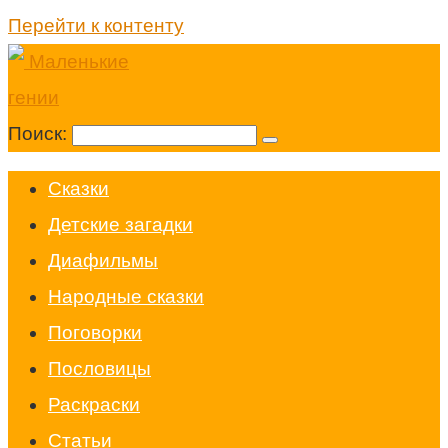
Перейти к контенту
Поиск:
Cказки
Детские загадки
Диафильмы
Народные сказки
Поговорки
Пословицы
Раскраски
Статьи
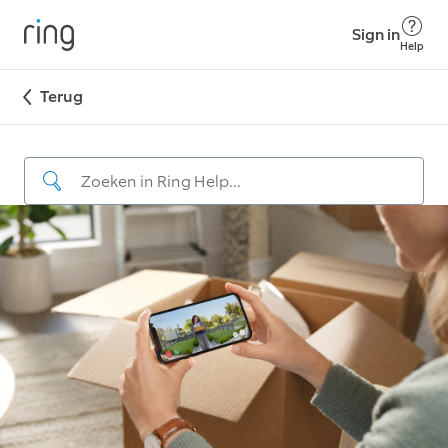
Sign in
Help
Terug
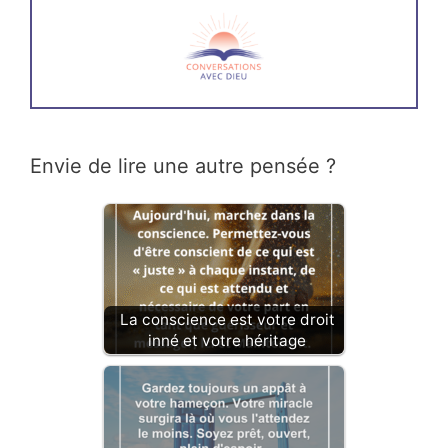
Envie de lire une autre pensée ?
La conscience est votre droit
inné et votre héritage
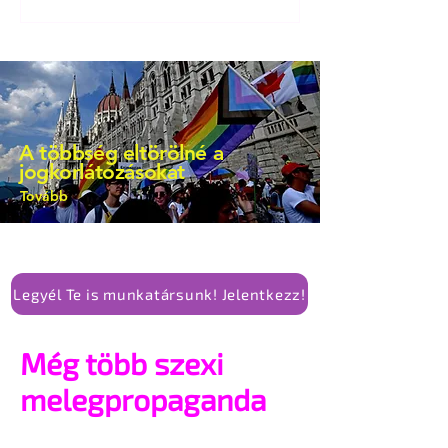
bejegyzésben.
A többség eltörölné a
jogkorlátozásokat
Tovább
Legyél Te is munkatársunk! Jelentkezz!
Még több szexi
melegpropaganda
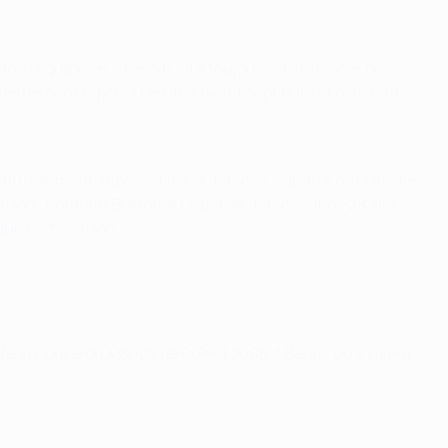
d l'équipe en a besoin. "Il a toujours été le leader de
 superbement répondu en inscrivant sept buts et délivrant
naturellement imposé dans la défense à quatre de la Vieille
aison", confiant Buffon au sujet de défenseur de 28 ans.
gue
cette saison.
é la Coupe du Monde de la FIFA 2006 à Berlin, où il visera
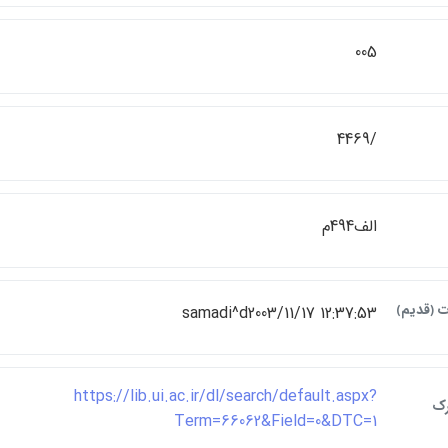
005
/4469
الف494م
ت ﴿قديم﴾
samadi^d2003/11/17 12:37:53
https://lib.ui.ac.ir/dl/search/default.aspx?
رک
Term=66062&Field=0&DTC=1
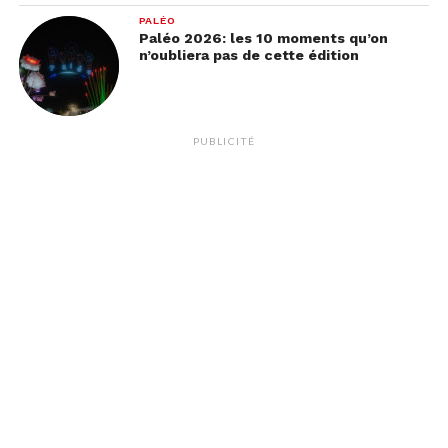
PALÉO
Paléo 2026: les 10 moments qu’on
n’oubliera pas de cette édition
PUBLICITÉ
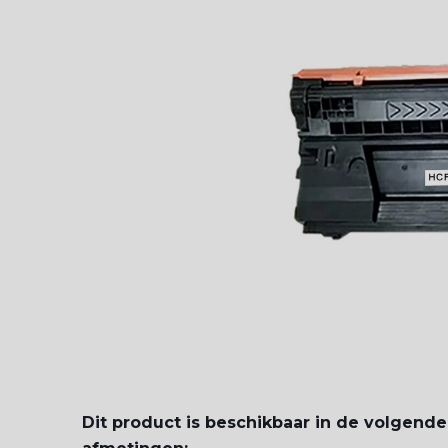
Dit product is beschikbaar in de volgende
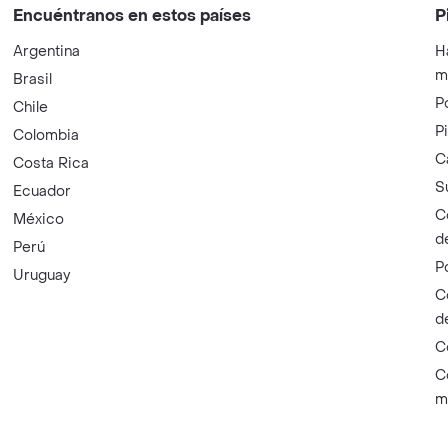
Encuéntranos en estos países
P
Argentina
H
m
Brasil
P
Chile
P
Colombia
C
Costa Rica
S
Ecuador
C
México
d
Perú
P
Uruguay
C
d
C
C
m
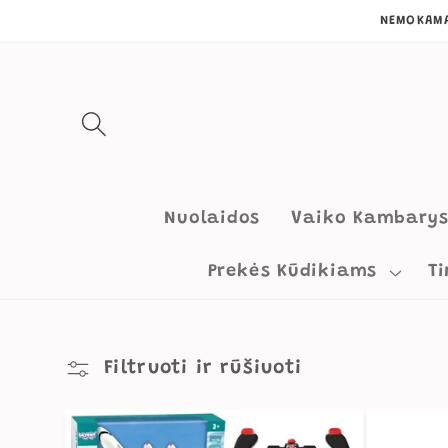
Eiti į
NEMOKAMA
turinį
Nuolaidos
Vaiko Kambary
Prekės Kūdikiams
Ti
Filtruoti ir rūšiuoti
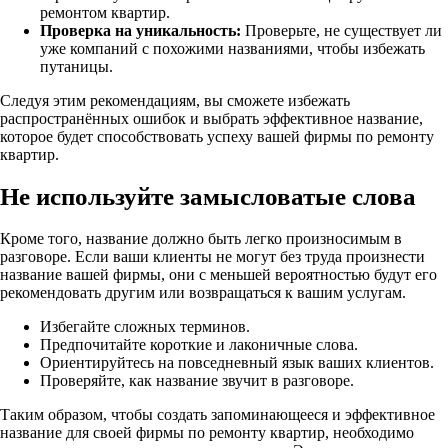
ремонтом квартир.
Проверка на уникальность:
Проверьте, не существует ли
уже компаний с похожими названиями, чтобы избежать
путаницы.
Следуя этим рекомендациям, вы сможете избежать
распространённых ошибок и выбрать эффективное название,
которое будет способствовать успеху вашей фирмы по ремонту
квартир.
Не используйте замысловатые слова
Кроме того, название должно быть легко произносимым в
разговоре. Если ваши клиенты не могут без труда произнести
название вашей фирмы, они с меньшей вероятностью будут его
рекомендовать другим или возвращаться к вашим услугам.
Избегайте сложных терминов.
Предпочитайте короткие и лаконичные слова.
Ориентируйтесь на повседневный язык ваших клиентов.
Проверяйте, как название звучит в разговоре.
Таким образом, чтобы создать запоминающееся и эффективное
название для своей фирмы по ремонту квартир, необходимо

PROBLEM REQUIREMENTS
Repeat the material verbatim but without any of its pictures.

RESPONSE FOR THIS EXERCISE
Перейти к контенту
Поиск:
Cказки
Детские загадки
Диафильмы
Народные сказки
Поговорки
Пословицы
Раскраски
Статьи
Sign in
Help
Terug
Envie de lire une autre pensée ?
La conscience est votre droit
inné et votre héritage
bejegyzésben.
A többség eltörölné a
jogkorlátozásokat
Tovább
Legyél Te is munkatársunk! Jelentkezz!
Még több szexi
melegpropaganda
d l'équipe en a besoin. "Il a toujours été le leader de
 superbement répondu en inscrivant sept buts et délivrant
naturellement imposé dans la défense à quatre de la Vieille
aison", confiant Buffon au sujet de défenseur de 28 ans.
gue
cette saison.
é la Coupe du Monde de la FIFA 2006 à Berlin, où il visera
005
/4469
الف494م
ت ﴿قديم﴾
samadi^d2003/11/17 12:37:53
https://lib.ui.ac.ir/dl/search/default.aspx?
رک
Term=66062&Field=0&DTC=1
PALÉO
Paléo 2026: les 10 moments qu’on
n’oubliera pas de cette édition
PUBLICITÉ
Dit product is beschikbaar in de volgende
Encuéntranos en estos países
P
Argentina
H
m
Brasil
P
Chile
P
Colombia
C
Costa Rica
S
Ecuador
C
México
d
Perú
P
Uruguay
C
d
C
C
m
Eiti į
NEMOKAMA
turinį
Nuolaidos
Vaiko Kambary
Prekės Kūdikiams
Ti
Filtruoti ir rūšiuoti
ремонтом квартир.
Проверка на уникальность:
Проверьте, не существует ли
уже компаний с похожими названиями, чтобы избежать
путаницы.
Следуя этим рекомендациям, вы сможете избежать
распространённых ошибок и выбрать эффективное название,
которое будет способствовать успеху вашей фирмы по ремонту
квартир.
Не используйте замысловатые слова
Кроме того, название должно быть легко произносимым в
разговоре. Если ваши клиенты не могут без труда произнести
название вашей фирмы, они с меньшей вероятностью будут его
рекомендовать другим или возвращаться к вашим услугам.
Избегайте сложных терминов.
Предпочитайте короткие и лаконичные слова.
Ориентируйтесь на повседневный язык ваших клиентов.
Проверяйте, как название звучит в разговоре.
Таким образом, чтобы создать запоминающееся и эффективное
название для своей фирмы по ремонту квартир, необходимо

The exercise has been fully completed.